L'effet du tabac sur la reproduction
médicalement assistée est plus discuté dans la littérature.
Afin d'étudier l'effet du tabac sur la fécondation in vitro (FIV)
nous avons entrepris une étude rétrospective dans le centre d'Assistance
Médicale à la Procréation du CHI Jean Rostand, en analysant les résultats
de la FIV selon que les patientes soient ou non fumeuses.
1. Matériel et méthodes
Un questionnaire a été remis à
1 186 femmes, bénéficiant d'un monitorage de l'ovulation en vue de FIV
ou d'ICSI (cf. figure 1). Le questionnaire était remis aux patientes par l'une
des infirmières qui réalisent la prise de sang pour le dosage d'stradiol
plasmatique. Le questionnaire était ensuite rapporté par la patiente au
dosage suivant aux mêmes infirmières.
2. Résultats
842 patientes (71 %) ont déclaré ne
pas fumer. 138 (11,6 %) ont déclaré fumer moins de 10 cigarettes et 206
(17,4 %) ont annoncé fumer plus de 10 cigarettes par jour. Les trois groupes
ont ensuite été comparés. L'âge des femmes, le rang de la tentative,
la proportion de FIV ou de fécondation assistée (ICSI), la durée
de stimulation de l'ovulation, le nombre d'unités de FSH recombinantes consommées
et les taux d'stradiol atteint le jour de l'hCG ne différent pas dans les
trois groupes. De même, le nombre total d'ovocytes recueillis, d'embryons obtenus
et bien entendu d'embryons transférés est le même dans les trois
groupes (tableau 1). Par contre, le taux de grossesse clinique par ponction et par
transfert est significativement abaissé chez les fumeuses de plus de 10 cigarettes
par jour, passant de 22,7 % chez les non fumeuses à 15,1 % chez les grandes
fumeuses (tableau 2). Il n'y a pas de différence significative dans les taux
de FCS.
3. Discussion
À nombre égal d'embryons transférés,
la chute du taux de grossesse chez les fumeuses de plus de 10 cigarettes par jour
suggère un effet délétère du tabac sur l'implantation.

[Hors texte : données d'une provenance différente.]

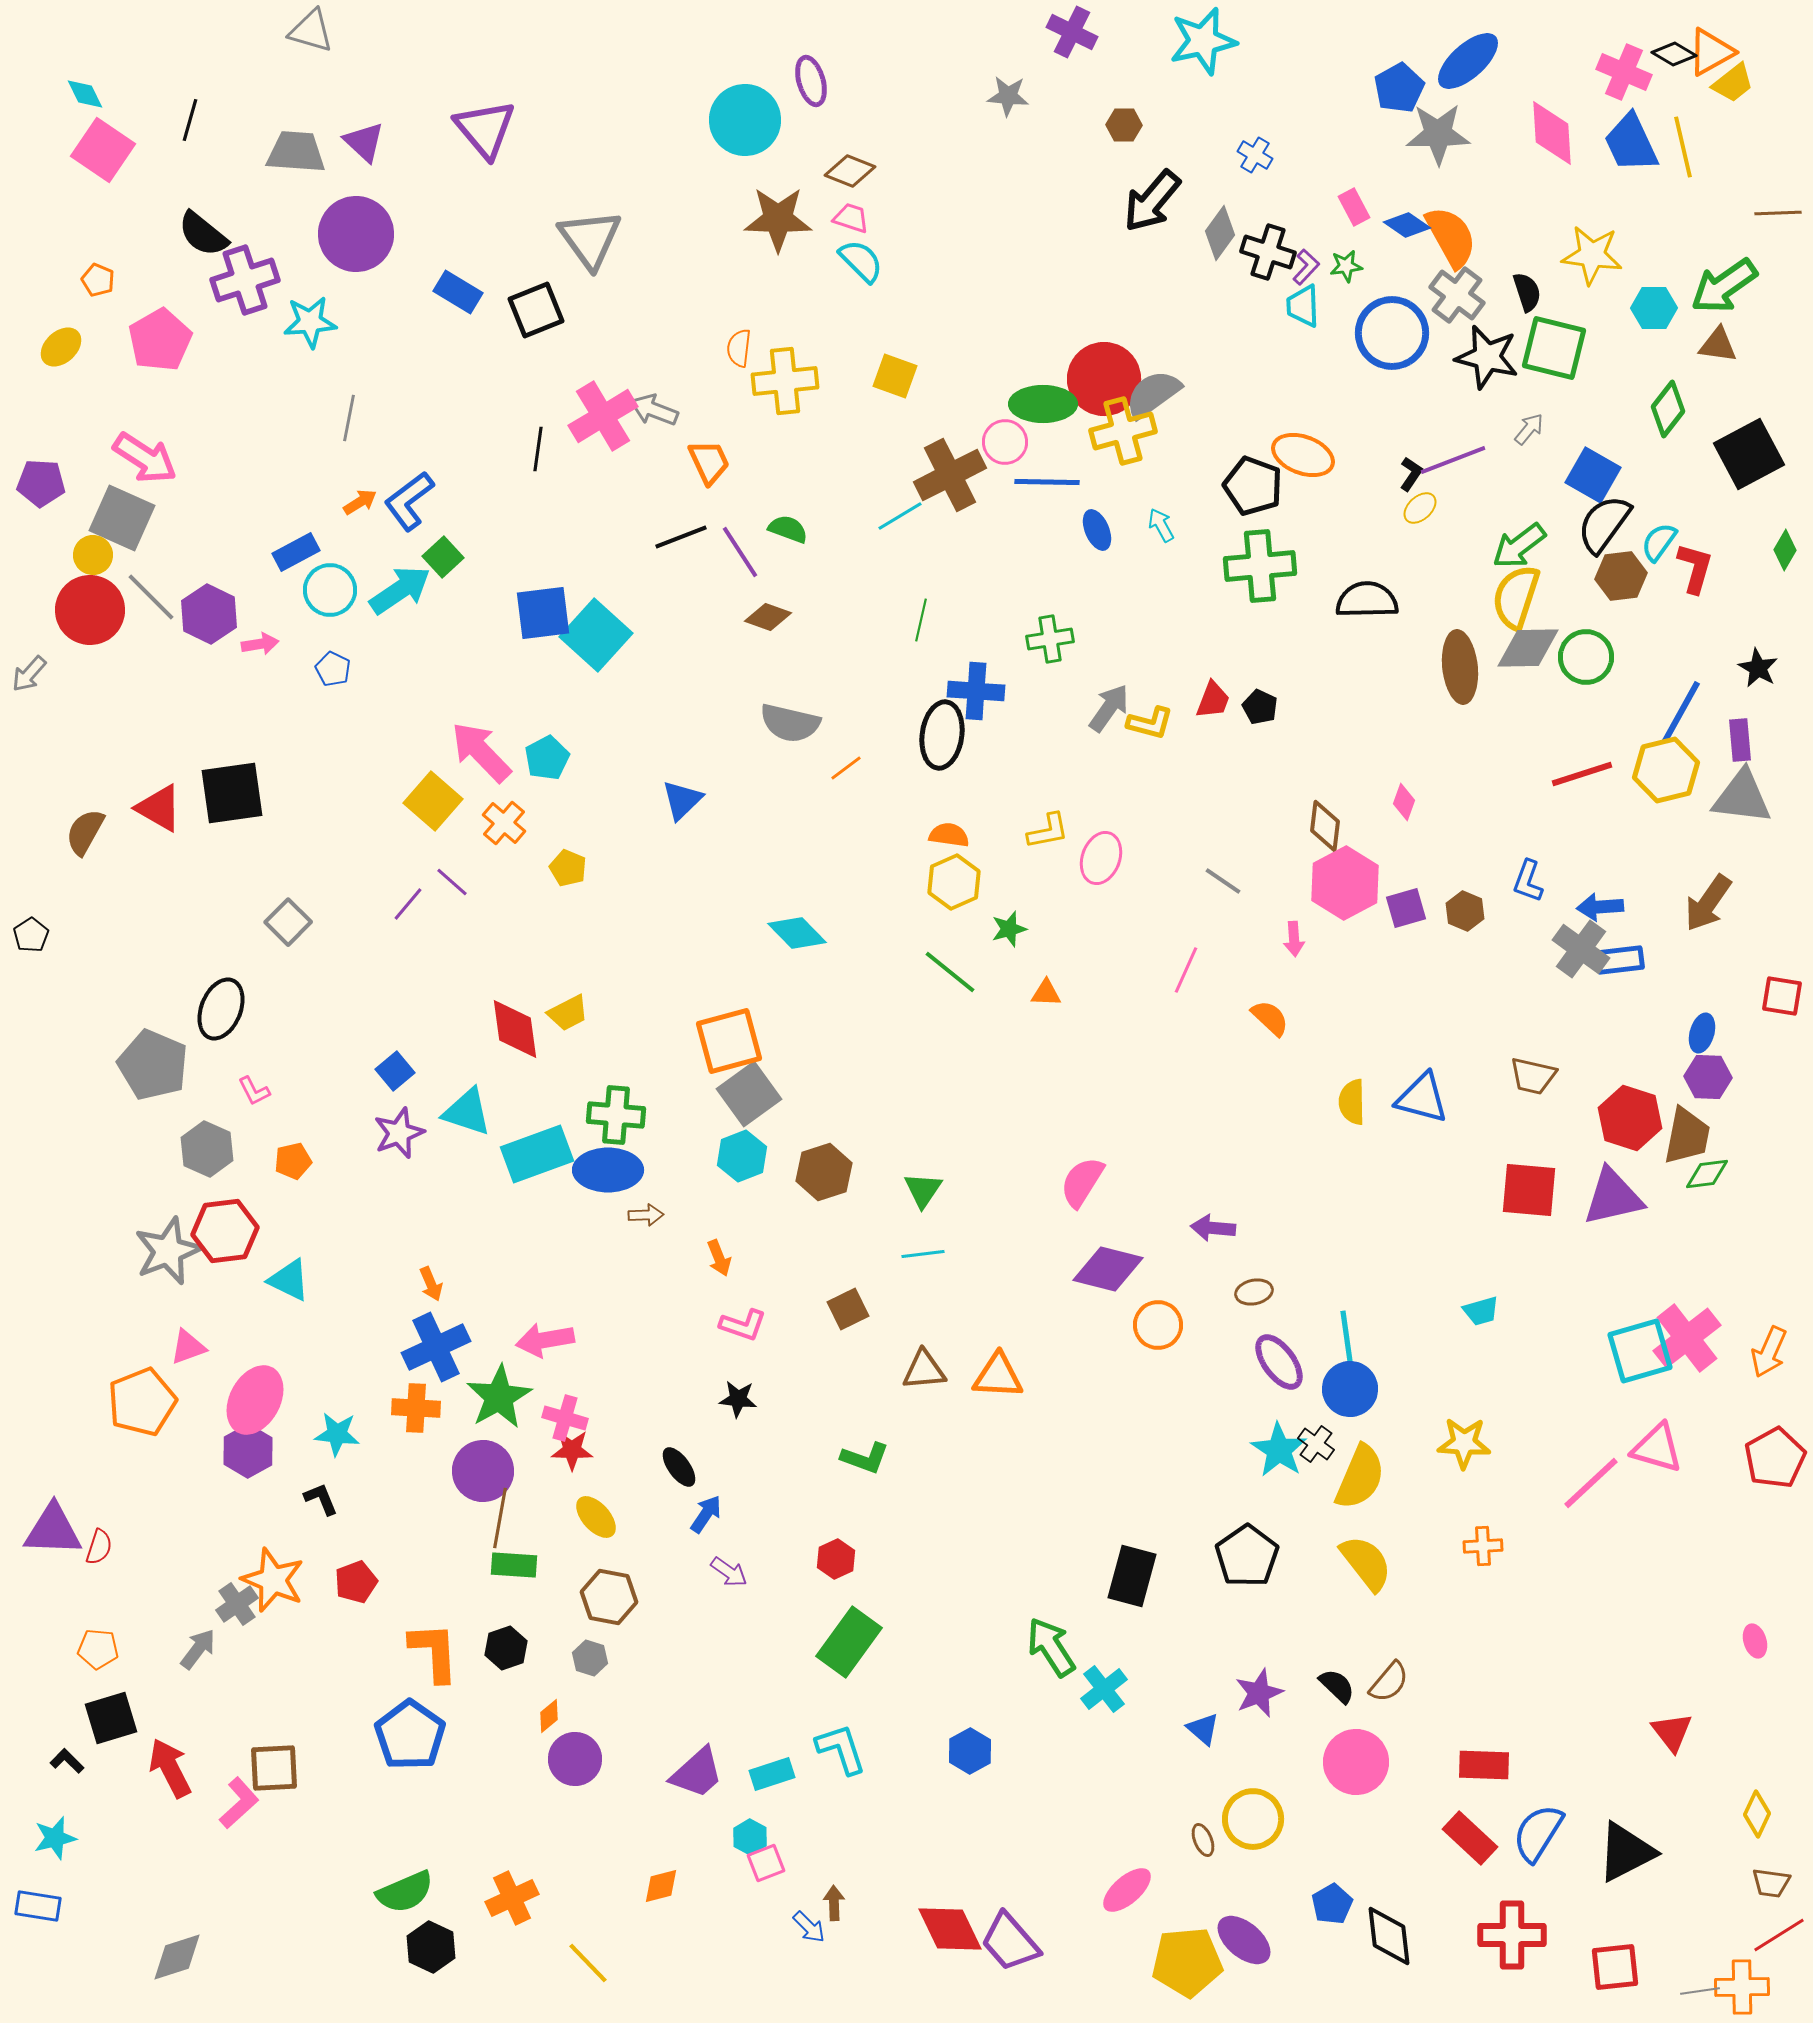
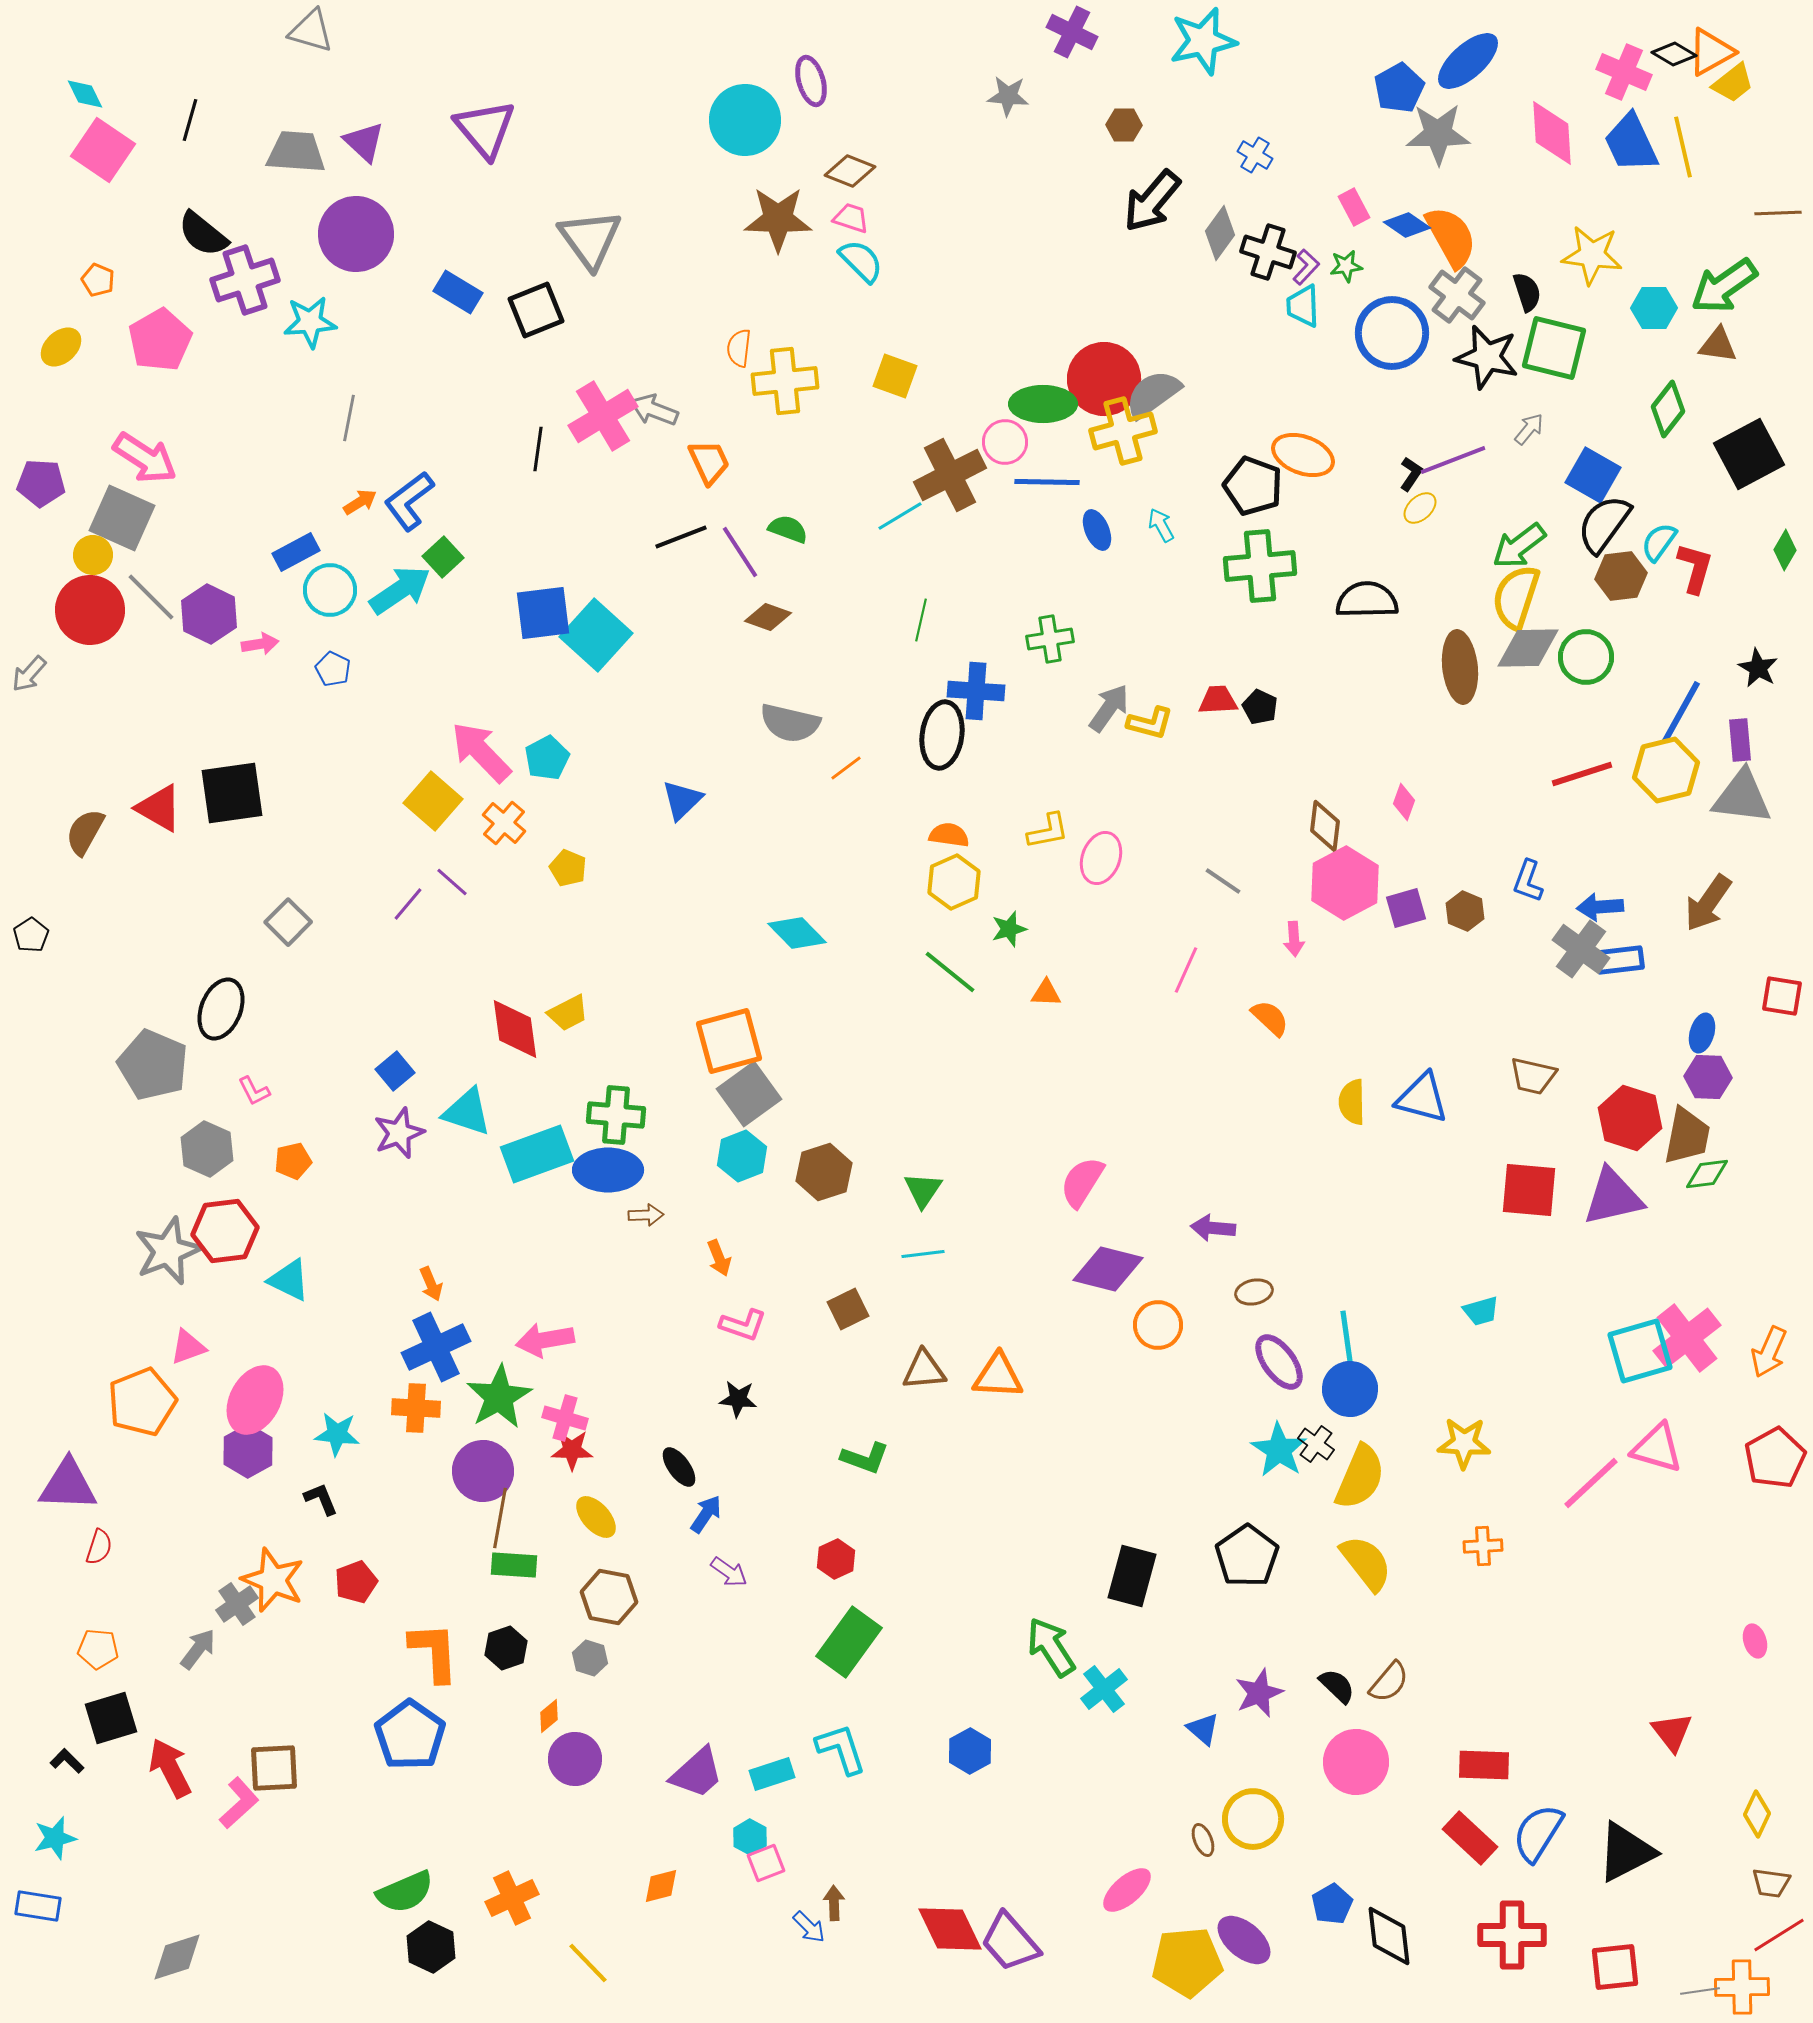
red trapezoid at (1213, 700): moved 5 px right; rotated 114 degrees counterclockwise
purple triangle at (53, 1530): moved 15 px right, 45 px up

L'effet du tabac sur les résultats
de l'AMP est diversement apprécié dans la littérature (tableau 3).
Pour certains auteurs (Hughes et al. [6], El Nemr [7]) le tabac intervient
dès la réponse à la stimulation de l'ovulation, comme l'atteste l'augmentation
de la quantité d'hMG ou de FSH nécessaire. De même Van Voorhis (8)
et Sterzik (9) rapportent que les taux d'stradiol atteints chez les fumeuses sont
inférieurs à ceux atteints chez les non fumeuses.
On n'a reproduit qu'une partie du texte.